# TASK REQUIREMENTS:
In the records below, find the line containing "cho hệ thống sấy và" and print it and every line after it exactly, through the end. Skip pictures.

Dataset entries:
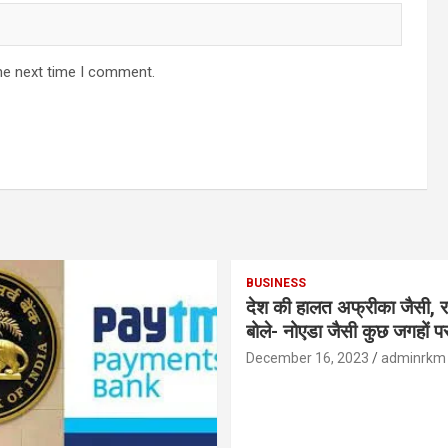
he next time I comment.
BUSINESS
देश की हालत अफ्रीका जैसी, र
बोले- नोएडा जैसी कुछ जगहों पर ही हुआ है
विकास : रघुराम राजन
December 16, 2023
adminrkm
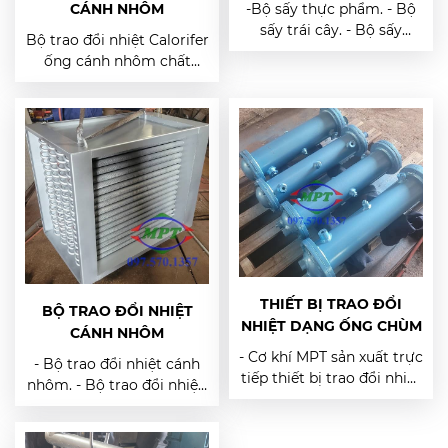
-Bộ sấy thực phẩm. - Bộ
CÁNH NHÔM
sấy trái cây. - Bộ sấy
Bộ trao đổi nhiệt Calorifer
không khí. - Cơ khí MPT
ống cánh nhôm chất
chế tạo bộ sấy thực phẩm
lượng cao, thiết kế tối ưu
sử dụng ống trao đổi
cho hệ thống sấy và
nhiệt. - Đảm bảo sản
HVAC. Hiệu suất truyền
phẩm đáp ứng mọi yêu
nhiệt vượt trội, bền bỉ, gia
cầu về kỹ thuật và chất
công theo yêu cầu. Liên
lượng.
hệ 097.570.1357 để nhận
báo giá tốt nhất!
THIẾT BỊ TRAO ĐỔI
BỘ TRAO ĐỔI NHIỆT
NHIỆT DẠNG ỐNG CHÙM
CÁNH NHÔM
- Cơ khí MPT sản xuất trực
- Bộ trao đổi nhiệt cánh
tiếp thiết bị trao đổi nhiệt
nhôm. - Bộ trao đổi nhiệt.
dạng ống chùm giúp đạt
- Bộ trao đổi nhiệt
hiệu quả tản nhiệt cao. -
calorifer. - Cơ khí MPT
Thiết bị trao đổi nhiệt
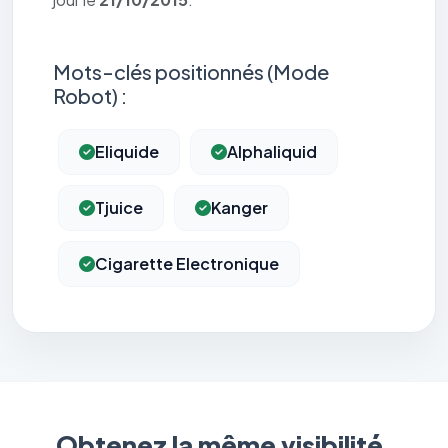
Mots-clés positionnés (Mode
Robot) :
Eliquide
Alphaliquid
Tjuice
Kanger
Cigarette Electronique
Obtenez la même visibilité.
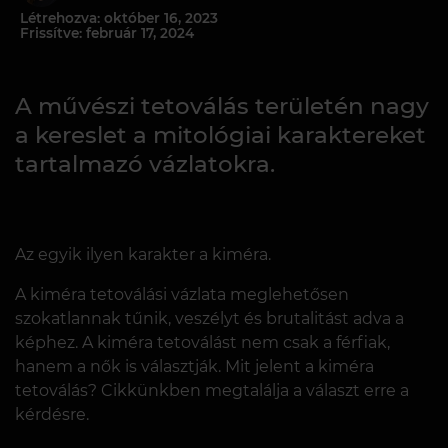
Létrehozva: október 16, 2023
Frissítve: február 17, 2024
A művészi tetoválás területén nagy
a kereslet a mitológiai karaktereket
tartalmazó vázlatokra.
Az egyik ilyen karakter a kiméra.
A kiméra tetoválási vázlata meglehetősen
szokatlannak tűnik, veszélyt és brutalitást adva a
képhez. A kiméra tetoválást nem csak a férfiak,
hanem a nők is választják. Mit jelent a kiméra
tetoválás? Cikkünkben megtalálja a választ erre a
kérdésre.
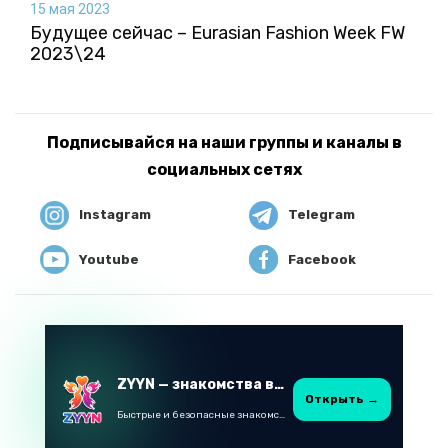
15 мая 2023
Будущее сейчас – Eurasian Fashion Week FW
2023\24
Подписывайся на наши группы и каналы в
социальных сетях
Instagram
Telegram
Youtube
Facebook
ZYYN — знакомства в Казахстане
Открыть →
Быстрые и безопасные знакомства в Telegram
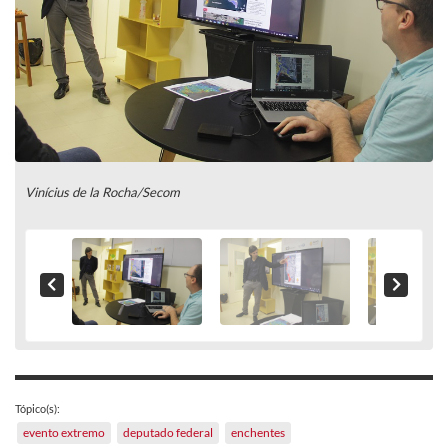
Vinícius de la Rocha/Secom
Tópico(s):
evento extremo
deputado federal
enchentes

# ANSWER TO THE PROBLEM:
cho hệ thống sấy và
nhiệt. - Đảm bảo sản
HVAC. Hiệu suất truyền
phẩm đáp ứng mọi yêu
nhiệt vượt trội, bền bỉ, gia
cầu về kỹ thuật và chất
công theo yêu cầu. Liên
lượng.
hệ 097.570.1357 để nhận
báo giá tốt nhất!
THIẾT BỊ TRAO ĐỔI
BỘ TRAO ĐỔI NHIỆT
NHIỆT DẠNG ỐNG CHÙM
CÁNH NHÔM
- Cơ khí MPT sản xuất trực
- Bộ trao đổi nhiệt cánh
tiếp thiết bị trao đổi nhiệt
nhôm. - Bộ trao đổi nhiệt.
dạng ống chùm giúp đạt
- Bộ trao đổi nhiệt
hiệu quả tản nhiệt cao. -
calorifer. - Cơ khí MPT
Thiết bị trao đổi nhiệt
Mots-clés positionnés (Mode
Robot) :
Eliquide
Alphaliquid
Tjuice
Kanger
Cigarette Electronique
Obtenez la même visibilité.
Létrehozva: október 16, 2023
Frissítve: február 17, 2024
A művészi tetoválás területén nagy
a kereslet a mitológiai karaktereket
tartalmazó vázlatokra.
Az egyik ilyen karakter a kiméra.
A kiméra tetoválási vázlata meglehetősen
szokatlannak tűnik, veszélyt és brutalitást adva a
képhez. A kiméra tetoválást nem csak a férfiak,
hanem a nők is választják. Mit jelent a kiméra
tetoválás? Cikkünkben megtalálja a választ erre a
kérdésre.
15 мая 2023
Будущее сейчас – Eurasian Fashion Week FW
2023\24
Подписывайся на наши группы и каналы в
социальных сетях
Instagram
Telegram
Youtube
Facebook
ZYYN — знакомства в Казахстане
Открыть →
Быстрые и безопасные знакомства в Telegram
Vinícius de la Rocha/Secom
Tópico(s):
evento extremo
deputado federal
enchentes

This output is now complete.